Parker, Spurs provide lesson plan

After the Dallas Mavericks improbably knotted their first-round series with San Antonio 3-3, bringing the Spurs to the brink of elimination, the Spurs have now won their past two games by a total of 47 points, with Parker scoring 65 points total in that span.

He's played so well these past two games that the scales might have even been tipped more toward apt than obnoxious when the AT&T Center crowd serenaded him with an "M-V-P" chant in the second half, even though Oklahoma City's Kevin Durant was awarded the trophy earlier in the day.

"I think we had a great Game 7 where everybody was really focused, really understood the game plan, our energy was there, and I think that just carried over into this one," said Tim Duncan, who had 12 points, 11 rebounds and two blocks during an easy 24-minute night. "I hope we can carry it throughout."

Parker, who twisted his left ankle in Game 4 against Dallas and was still receiving treatment on it right up until Game 1 against Portland, seems content on continuing to carry the Spurs.

"I'm fine," Parker said. "I barely played in April. Pop rested me so many games, I was joking with him if I was still with the Spurs.

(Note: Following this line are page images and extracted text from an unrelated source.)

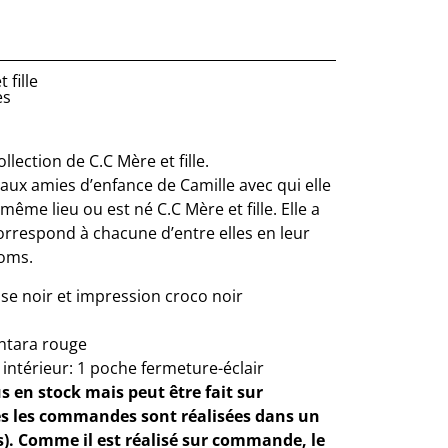
 fille
es
lection de C.C Mère et fille.
ux amies d’enfance de Camille avec qui elle
même lieu ou est né C.C Mère et fille. Elle a
orrespond à chacune d’entre elles en leur
oms.
sse noir et impression croco noir
ntara rouge
ntérieur: 1 poche fermeture-éclair
us en stock mais peut être fait sur
s les commandes sont réalisées dans un
s). Comme il est réalisé sur commande, le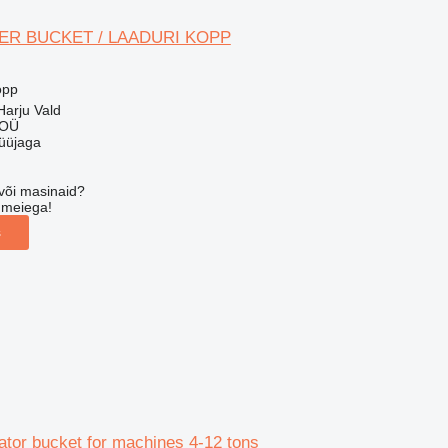
ER BUCKET / LAADURI KOPP
opp
Harju Vald
 OÜ
üüjaga
või masinaid?
 meiega!
s
tator bucket for machines 4-12 tons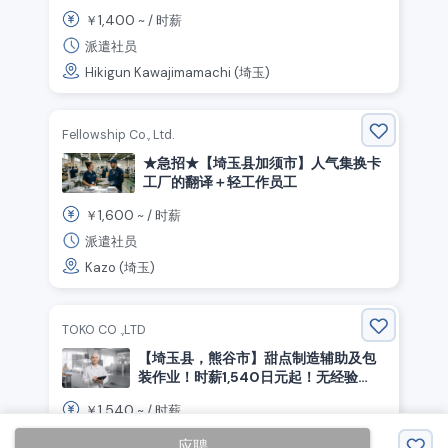
1,400
￥
~ /
时薪
派遣社员
Hikigun Kawajimamachi (埼玉)
Fellowship Co., Ltd.
★急招★【埼玉县加须市】人气集换卡
工厂的翻译＋轻工作员工
1,600
￥
~ /
时薪
派遣社员
Kazo (埼玉)
TOKO CO .,LTD
【埼玉县，熊谷市】甜点制造辅助及包
装作业！时薪1,540日元起！无经验
可！
1,540
￥
~ /
时薪
派遣社员
应聘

The Spurs were supposed to be the exhausted team Tuesday, having gone the distance with Dallas and thus getting two fewer days' rest than the Blazers, who scuttled the Rockets in six.

Blazers coach Terry Stotts even joked before tipoff about their experience: "Some people call it experience, some people call it age. Depends on your perspective."

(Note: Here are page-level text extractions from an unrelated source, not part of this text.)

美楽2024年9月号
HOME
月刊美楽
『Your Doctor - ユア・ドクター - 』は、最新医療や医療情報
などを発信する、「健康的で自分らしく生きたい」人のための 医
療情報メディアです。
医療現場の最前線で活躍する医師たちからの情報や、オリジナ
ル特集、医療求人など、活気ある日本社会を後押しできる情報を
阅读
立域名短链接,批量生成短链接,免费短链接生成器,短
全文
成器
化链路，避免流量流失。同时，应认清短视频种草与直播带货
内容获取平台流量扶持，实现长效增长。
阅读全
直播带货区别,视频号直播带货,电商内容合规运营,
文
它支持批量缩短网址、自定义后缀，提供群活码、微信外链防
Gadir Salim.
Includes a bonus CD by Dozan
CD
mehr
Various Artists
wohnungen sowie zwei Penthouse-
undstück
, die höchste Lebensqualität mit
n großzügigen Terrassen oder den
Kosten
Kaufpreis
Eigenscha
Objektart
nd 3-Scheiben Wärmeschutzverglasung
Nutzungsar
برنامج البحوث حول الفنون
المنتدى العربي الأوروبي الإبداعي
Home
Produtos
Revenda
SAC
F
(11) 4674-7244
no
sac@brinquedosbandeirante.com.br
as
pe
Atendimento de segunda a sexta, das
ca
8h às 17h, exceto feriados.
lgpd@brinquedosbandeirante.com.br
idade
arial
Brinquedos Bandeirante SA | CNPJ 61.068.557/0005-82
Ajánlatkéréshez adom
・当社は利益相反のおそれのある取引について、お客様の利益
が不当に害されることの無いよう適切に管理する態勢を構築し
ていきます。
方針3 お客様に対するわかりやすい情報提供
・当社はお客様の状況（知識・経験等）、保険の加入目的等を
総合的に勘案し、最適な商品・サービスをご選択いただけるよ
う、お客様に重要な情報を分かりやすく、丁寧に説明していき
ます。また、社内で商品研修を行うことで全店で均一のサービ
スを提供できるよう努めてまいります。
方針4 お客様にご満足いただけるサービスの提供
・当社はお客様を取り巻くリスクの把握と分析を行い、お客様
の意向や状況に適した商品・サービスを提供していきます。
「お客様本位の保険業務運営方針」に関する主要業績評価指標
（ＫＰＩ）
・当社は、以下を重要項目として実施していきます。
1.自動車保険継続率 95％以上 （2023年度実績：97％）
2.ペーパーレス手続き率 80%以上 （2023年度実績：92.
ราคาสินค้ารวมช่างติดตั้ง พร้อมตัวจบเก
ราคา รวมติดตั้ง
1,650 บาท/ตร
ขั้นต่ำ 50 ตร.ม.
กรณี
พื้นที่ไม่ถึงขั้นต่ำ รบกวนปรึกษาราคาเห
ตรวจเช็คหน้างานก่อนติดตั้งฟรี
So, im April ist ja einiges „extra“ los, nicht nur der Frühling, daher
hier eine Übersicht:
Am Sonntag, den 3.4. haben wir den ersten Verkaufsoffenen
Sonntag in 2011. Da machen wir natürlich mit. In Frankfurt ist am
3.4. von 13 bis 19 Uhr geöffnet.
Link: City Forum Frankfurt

But it played out just the opposite. The Spurs got the 50-50 balls. The Spurs made that extra step on their closeouts.

The Spurs were quicker in putting a body on someone to box out as soon as a shot went up. Twelve of Portland's 20 turnovers came as a result of steals by San Antonio. They just blitzed the Blazers.

"That's as well as I've seen San Antonio play," said Stotts.

"That's a championship team," said Lillard.

"I think they definitely came out and they let us know how it's going to be," said Aldridge.

Meanwhile, it wasn't just Parker on the top of his game for San Antonio. The Spurs' bench outscored the Blazers' reserves 50-18, and that's with Manu Ginobili struggling with only two points on 0-for-6 shooting from the field. Marco Belinelli picked up the slack, scoring 19 points on 7-for-9 shooting, something that Parker called the "best news of the night."

Popovich said he hadn't "figured out anything magical" to thwart Portland before the game, but he sure seemed to sprinkle some pixie dust on Aron Baynes when he plucked him from the bench in waning minutes of the first quarter.

Baynes played just six total minutes in the first round -- garbage time in at the end of San Antonio's Game 7 blowout win -- before all of the sudden getting seven minutes in the first half alone in Game 1, putting up eight points on 4-for-4 shooting and five rebounds before halftime en route to 10 and seven for the night.

"Tonight was really like textbook Spurs basketball," said Diaw.

And the first chapter in that textbook was all about Parker.